SOLVING THE INEQUALITY [tex]3x-10<-25[/tex] TO MATCH OPTION A
Considering the inequality
[tex]3x-10<-25[/tex]
[tex]3x-10+10<-25+10[/tex]
[tex]3x<-15[/tex]
[tex]\frac{3x}{3}<\frac{-15}{3}[/tex]
[tex]x<-5[/tex]
Thus,
[tex]3x-10<-25\quad :\quad \begin{bmatrix}\mathrm{Solution:}\:&\:x<-5\:\\ \:\mathrm{Interval\:Notation:}&\:\left(-\infty \:,\:-5\right)\end{bmatrix}[/tex]
Therefore, the inequality [tex]3x-10<-25[/tex] has the solution [tex]x<-5[/tex] which matches the option A.
SOLVING THE INEQUALITY [tex]-4x+7\ge \:27[/tex] TO MATCH OPTION B
Considering the inequality
[tex]-4x+7\ge \:27[/tex]
[tex]-4x+7-7\ge \:27-7[/tex]
[tex]-4x\ge \:20[/tex]
[tex]\mathrm{Multiply\:both\:sides\:by\:-1\:\left(reverse\:the\:inequality\right)}[/tex]

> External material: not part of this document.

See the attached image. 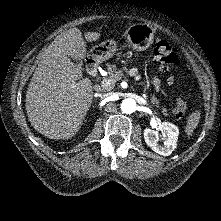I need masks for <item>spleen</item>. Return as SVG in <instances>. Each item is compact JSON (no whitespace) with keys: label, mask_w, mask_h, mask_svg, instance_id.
<instances>
[{"label":"spleen","mask_w":221,"mask_h":221,"mask_svg":"<svg viewBox=\"0 0 221 221\" xmlns=\"http://www.w3.org/2000/svg\"><path fill=\"white\" fill-rule=\"evenodd\" d=\"M199 120H200V112L199 111H194L189 115V117L187 119L186 127H185V132L187 135L192 134V132L198 126Z\"/></svg>","instance_id":"3e777b00"}]
</instances>
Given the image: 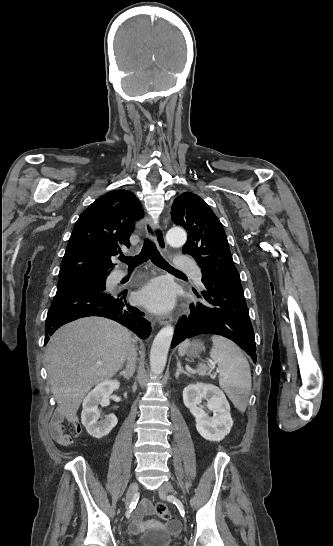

[tex]\left(-4x\right)\left(-1\right)\le \:20\left(-1\right)[/tex]
[tex]4x\le \:-20[/tex]
[tex]\frac{4x}{4}\le \frac{-20}{4}[/tex]
[tex]x\le \:-5[/tex]
Thus,
[tex]-4x+7\ge \:27\quad :\quad \begin{bmatrix}\mathrm{Solution:}\:&\:x\le \:-5\:\\ \:\mathrm{Interval\:Notation:}&\:(-\infty \:,\:-5]\end{bmatrix}[/tex]
Therefore, the inequality [tex]-4x+7\ge \:27[/tex] has the solution [tex]x\le \:-5[/tex] which matches the option B.
SOLVING THE INEQUALITY [tex]\frac{x}{1}-9<-10[/tex] TO MATCH OPTION C
Considering the inequality
[tex]\frac{x}{1}-9<-10[/tex]
[tex]\mathrm{Apply\:rule}\:\frac{a}{1}=a[/tex]
[tex]x-9<-10[/tex] ∵ [tex]\frac{x}{1}=x[/tex]
[tex]x-9<-10[/tex]
[tex]x-9+9<-10+9[/tex]
[tex]x<-1[/tex]
[tex]\frac{x}{1}-9<-10\quad :\quad \begin{bmatrix}\mathrm{Solution:}\:&\:x<-1\:\\ \:\mathrm{Interval\:Notation:}&\:\left(-\infty \:,\:-1\right)\end{bmatrix}[/tex]
Therefore, the inequality [tex]\frac{x}{1}-9<-10[/tex] has the solution [tex]x<-1[/tex] which matches the option C.
SOLVING THE INEQUALITY [tex]5\left(x-2\right)>-15[/tex] TO MATCH OPTION D
Considering the inequality
[tex]5\left(x-2\right)>-15[/tex]
[tex]\mathrm{Divide\:both\:sides\:by\:}5[/tex]
[tex]\frac{5\left(x-2\right)}{5}>\frac{-15}{5}[/tex]
[tex]x-2>-3[/tex]
[tex]x-2+2>-3+2[/tex]
[tex]x>-1[/tex]
Thus,
[tex]5\left(x-2\right)>-15\quad :\quad \begin{bmatrix}\mathrm{Solution:}\:&\:x>-1\:\\ \:\mathrm{Interval\:Notation:}&\:\left(-1,\:\infty \:\right)\end{bmatrix}[/tex]
Therefore, the inequality [tex]5\left(x-2\right)>-15[/tex] has the solution [tex]x>-1[/tex] which matches the option D.